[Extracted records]
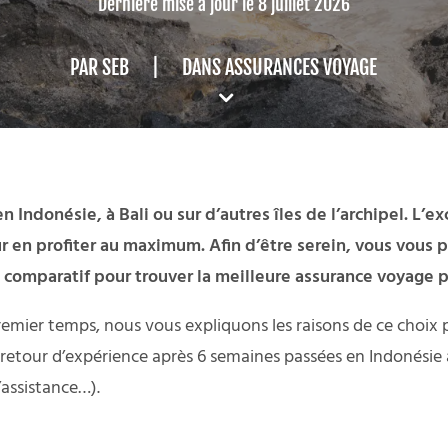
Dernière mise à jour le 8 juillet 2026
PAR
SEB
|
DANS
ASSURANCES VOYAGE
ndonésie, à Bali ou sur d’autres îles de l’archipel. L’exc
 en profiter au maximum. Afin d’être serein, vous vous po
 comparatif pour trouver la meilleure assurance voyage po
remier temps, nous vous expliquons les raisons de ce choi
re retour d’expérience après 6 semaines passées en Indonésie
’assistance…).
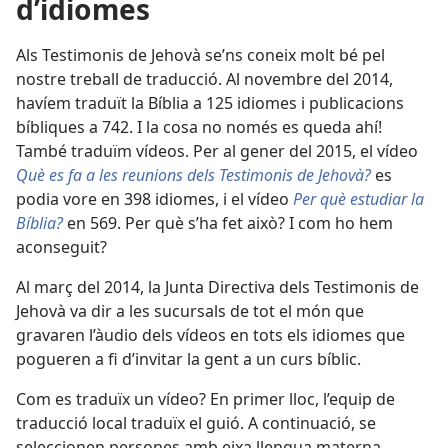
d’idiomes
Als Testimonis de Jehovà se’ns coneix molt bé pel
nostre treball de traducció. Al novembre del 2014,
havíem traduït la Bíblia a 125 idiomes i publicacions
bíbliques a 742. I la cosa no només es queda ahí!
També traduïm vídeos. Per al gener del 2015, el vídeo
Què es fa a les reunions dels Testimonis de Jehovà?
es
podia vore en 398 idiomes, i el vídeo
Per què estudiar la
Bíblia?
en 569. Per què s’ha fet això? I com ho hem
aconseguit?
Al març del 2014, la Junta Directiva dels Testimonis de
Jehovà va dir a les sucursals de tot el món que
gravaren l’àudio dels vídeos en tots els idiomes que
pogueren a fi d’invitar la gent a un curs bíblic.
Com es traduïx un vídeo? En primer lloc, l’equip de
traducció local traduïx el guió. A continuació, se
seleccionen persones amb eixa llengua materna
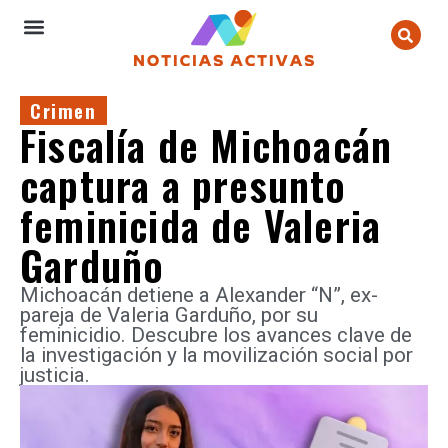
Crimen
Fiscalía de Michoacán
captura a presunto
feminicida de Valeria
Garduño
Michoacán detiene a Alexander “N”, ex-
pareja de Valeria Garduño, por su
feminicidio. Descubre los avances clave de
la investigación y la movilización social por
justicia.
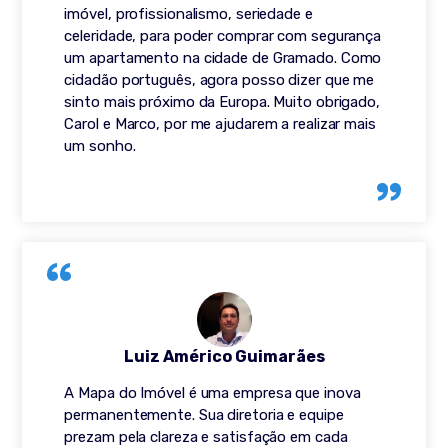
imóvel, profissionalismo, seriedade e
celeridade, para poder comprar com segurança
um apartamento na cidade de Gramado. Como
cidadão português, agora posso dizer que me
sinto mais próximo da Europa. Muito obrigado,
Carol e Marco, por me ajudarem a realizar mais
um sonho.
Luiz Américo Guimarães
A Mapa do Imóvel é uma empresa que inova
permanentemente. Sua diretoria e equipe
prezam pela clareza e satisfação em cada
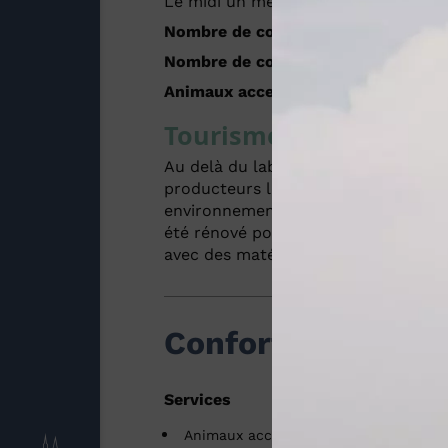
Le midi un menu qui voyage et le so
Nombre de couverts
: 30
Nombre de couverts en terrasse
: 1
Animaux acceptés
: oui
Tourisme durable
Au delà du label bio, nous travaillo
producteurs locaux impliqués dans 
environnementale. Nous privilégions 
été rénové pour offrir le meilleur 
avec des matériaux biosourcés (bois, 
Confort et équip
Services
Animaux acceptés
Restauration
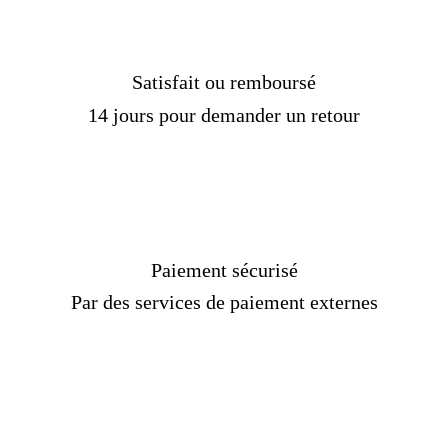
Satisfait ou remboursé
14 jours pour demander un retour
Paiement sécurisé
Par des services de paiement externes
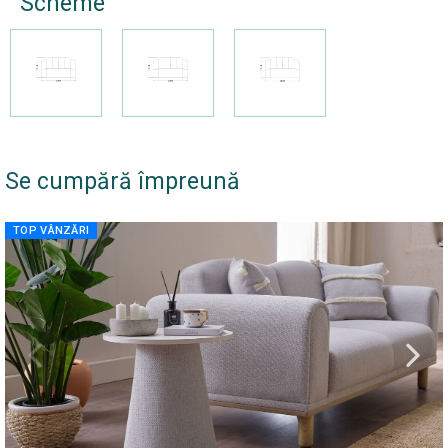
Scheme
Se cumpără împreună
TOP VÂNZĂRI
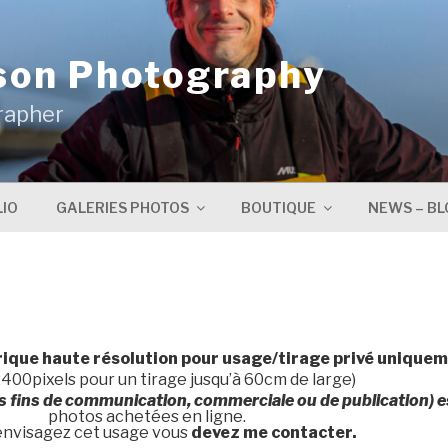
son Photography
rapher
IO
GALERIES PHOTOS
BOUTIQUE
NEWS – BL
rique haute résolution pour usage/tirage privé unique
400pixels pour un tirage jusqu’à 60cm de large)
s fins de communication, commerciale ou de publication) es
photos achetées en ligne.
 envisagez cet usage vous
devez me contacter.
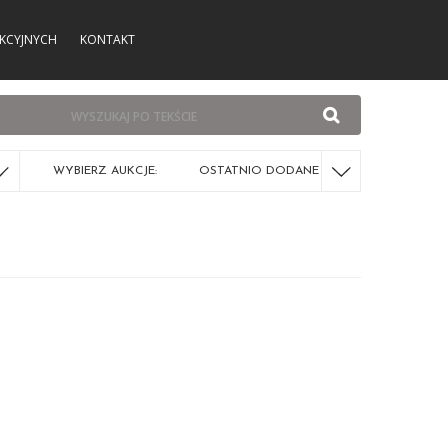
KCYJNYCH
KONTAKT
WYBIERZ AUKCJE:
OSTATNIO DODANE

==

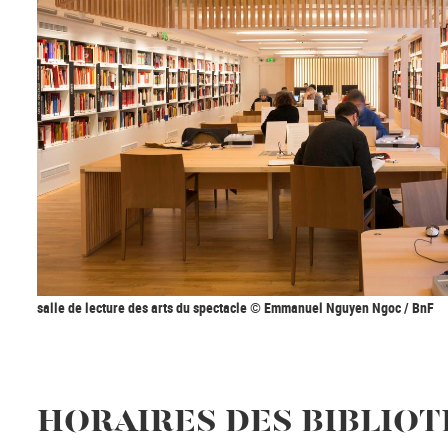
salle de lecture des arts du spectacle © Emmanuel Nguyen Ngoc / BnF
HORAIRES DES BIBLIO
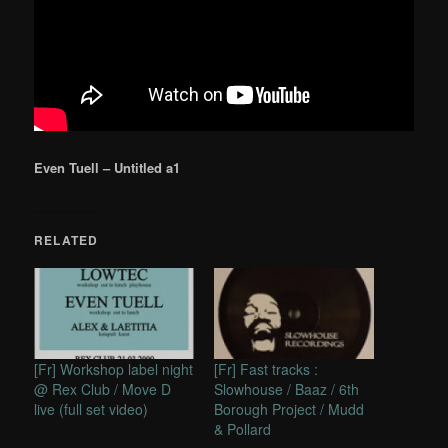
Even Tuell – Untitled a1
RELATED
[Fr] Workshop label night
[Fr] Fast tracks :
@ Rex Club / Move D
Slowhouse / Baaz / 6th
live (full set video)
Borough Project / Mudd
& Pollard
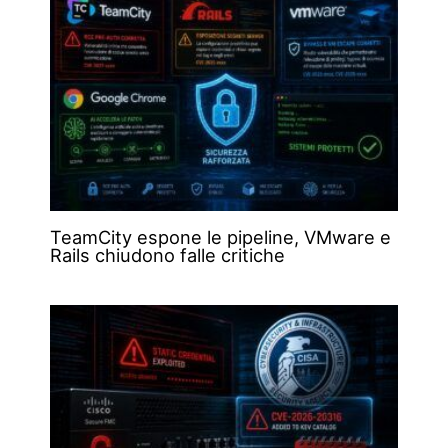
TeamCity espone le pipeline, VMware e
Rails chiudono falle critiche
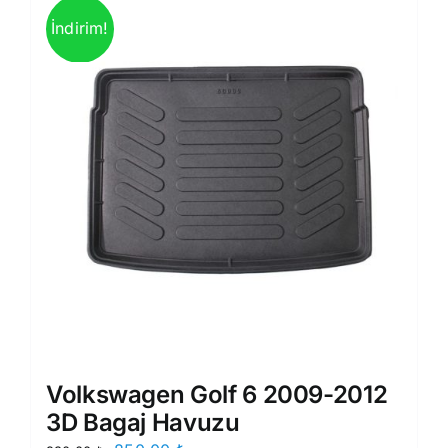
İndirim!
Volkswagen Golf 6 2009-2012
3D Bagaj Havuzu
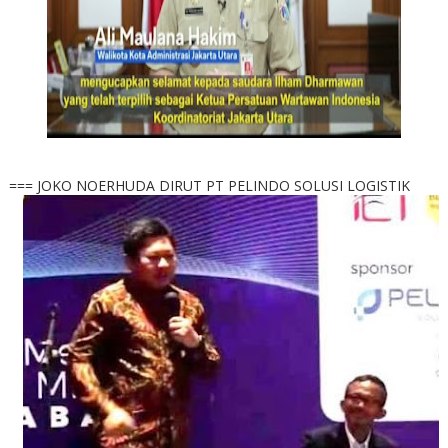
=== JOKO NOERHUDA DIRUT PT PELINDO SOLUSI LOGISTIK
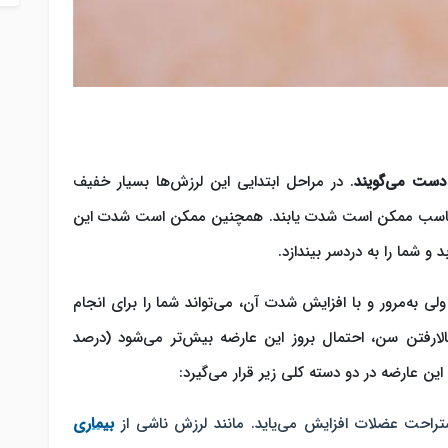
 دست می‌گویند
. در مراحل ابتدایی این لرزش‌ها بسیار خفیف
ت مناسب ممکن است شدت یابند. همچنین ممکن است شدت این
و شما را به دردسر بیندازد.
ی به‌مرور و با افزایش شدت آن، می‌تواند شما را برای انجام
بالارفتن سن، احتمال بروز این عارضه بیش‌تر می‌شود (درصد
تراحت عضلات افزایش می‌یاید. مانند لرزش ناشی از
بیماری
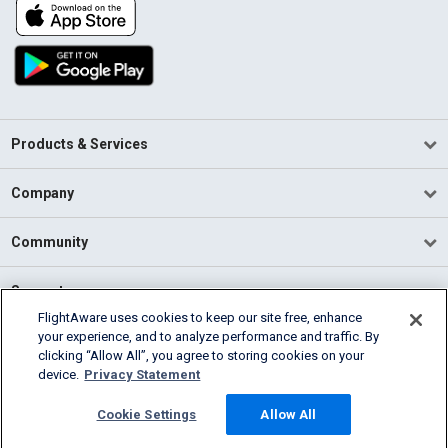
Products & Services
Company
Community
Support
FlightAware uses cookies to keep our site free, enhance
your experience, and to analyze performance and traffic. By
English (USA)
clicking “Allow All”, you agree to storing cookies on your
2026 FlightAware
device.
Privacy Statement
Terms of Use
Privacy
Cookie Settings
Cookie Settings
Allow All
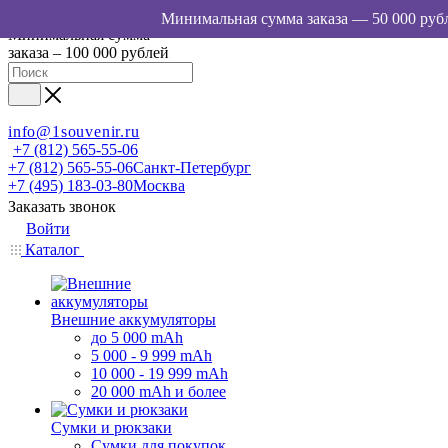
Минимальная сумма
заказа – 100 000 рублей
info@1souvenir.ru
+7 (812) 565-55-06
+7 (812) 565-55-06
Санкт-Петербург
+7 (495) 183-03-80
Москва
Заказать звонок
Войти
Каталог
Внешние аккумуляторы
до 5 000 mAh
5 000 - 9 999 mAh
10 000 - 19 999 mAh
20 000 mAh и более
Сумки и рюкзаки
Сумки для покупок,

==

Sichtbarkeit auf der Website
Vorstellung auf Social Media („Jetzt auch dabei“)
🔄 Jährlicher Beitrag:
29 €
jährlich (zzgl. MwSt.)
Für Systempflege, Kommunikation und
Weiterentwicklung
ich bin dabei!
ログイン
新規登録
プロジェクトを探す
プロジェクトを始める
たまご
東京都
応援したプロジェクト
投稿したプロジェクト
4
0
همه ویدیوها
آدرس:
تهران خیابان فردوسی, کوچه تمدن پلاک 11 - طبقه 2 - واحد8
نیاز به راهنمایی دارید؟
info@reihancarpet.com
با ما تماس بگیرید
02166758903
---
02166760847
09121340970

# [Directions]
When copying from the data above, print only the lines from the line containing "Dernière mise à jour le 8 juillet 2026" to the line containing "bíbliques a 742.", exactly, and leave the pictures out.

# [Result of the task]
Dernière mise à jour le 8 juillet 2026
PAR
SEB
|
DANS
ASSURANCES VOYAGE
ndonésie, à Bali ou sur d’autres îles de l’archipel. L’exc
 en profiter au maximum. Afin d’être serein, vous vous po
 comparatif pour trouver la meilleure assurance voyage po
remier temps, nous vous expliquons les raisons de ce choi
re retour d’expérience après 6 semaines passées en Indonésie
’assistance…).
d’idiomes
Als Testimonis de Jehovà se’ns coneix molt bé pel
nostre treball de traducció. Al novembre del 2014,
havíem traduït la Bíblia a 125 idiomes i publicacions
bíbliques a 742. I la cosa no només es queda ahí!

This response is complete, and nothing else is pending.